The generally applied approach in EEG data processing is to apply a **high-pass filter** to the EEG data.                         
Remember we want to remove the 0Hz, DC component.                                                                             
Here we apply a high-pass filter with a cutoff at 0.1Hz. This means that we remove all frequencies below 0.1Hz and retain all 
frequencies above 0.1Hz.                                                                                                      
We will use the **.filter()** method in MNE.                                                                                      

In [None]:
# Notice again that we make a copy of the rawIn object before applying the .filter() method.
rawInFilt = rawIn.copy().filter(0.1, None,fir_design='firwin')                                                                                     fir_design='firwin')  # Notice that we created a copy of the origin rawIn data before filtering.
                                                                                                                                
mne.viz.plot_raw(rawInFilt, scalings='auto', remove_dc=False)  # Visualize in Channels X Time format.                           
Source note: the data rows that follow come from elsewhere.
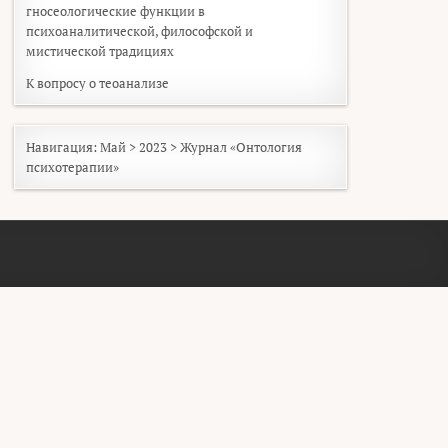
гносеологические функции в
психоаналитической, философской и
мистической традициях
К вопросу о теоанализе
Навигация:
Май
>
2023
>
Журнал «Онтология
психотерапии»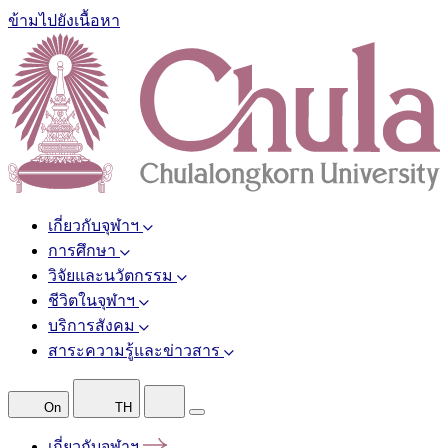
ข้ามไปยังเนื้อหา
เกี่ยวกับจุฬาฯ
การศึกษา
วิจัยและนวัตกรรม
ชีวิตในจุฬาฯ
บริการสังคม
สาระความรู้และข่าวสาร
On
TH
เกี่ยวกับจุฬาฯ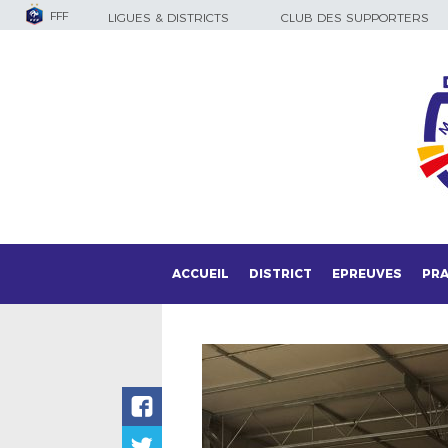
FFF
LIGUES & DISTRICTS
CLUB DES SUPPORTERS
ACCUEIL
DISTRICT
EPREUVES
PRA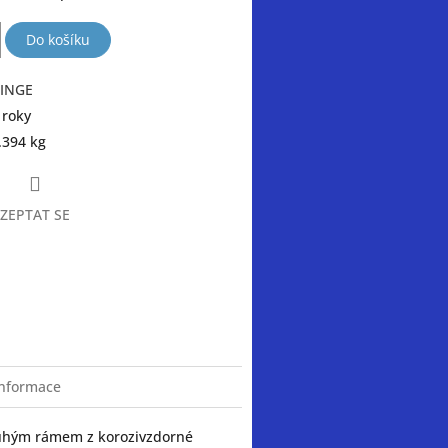
Do košíku
INGE
 roky
.394 kg
ZEPTAT SE
book
informace
tuhým rámem z korozivzdorné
## Re-referencing the data

The data needs to be re-referenced. A reference needs to be chosen.                                                          
The potential measured in microVolts is always measured in relation to the potential at another point, called the reference. 
                                                                                                                             
This means that the activity at each channel is interpreted relative to the potential at a reference.                        
- the reference can be the mean activity of all electrodes.                                                                  
- the average of the two mastoids (generally these reference channels are marked as Ref1, Ref2 or EXG1, EXG2)                
The current dataset does not have the external (EXG) channels, so we will apply an average reference.                                                                                                                                                 
However, we cannot include the bad channels or the VEOG when applying the reference.                                         
We use the *pick_types()* method to exclude these channels when applying the average reference.                              
                                                                                                                  Here we will re-reference in relation to the average of all scalp electrodes, excluding any electrodes that have been marked as being noisy.                                                                                                       
Other options for the reference are the mastoids (M1, M2).                                                                   

In [None]:
rawInRef = rawInFilt.copy().pick_types(eeg=True, exclude=['bads', 'eog']).set_eeg_reference()         
mne.viz.plot_raw(rawInRef, scalings='auto', remove_dc=False)                                          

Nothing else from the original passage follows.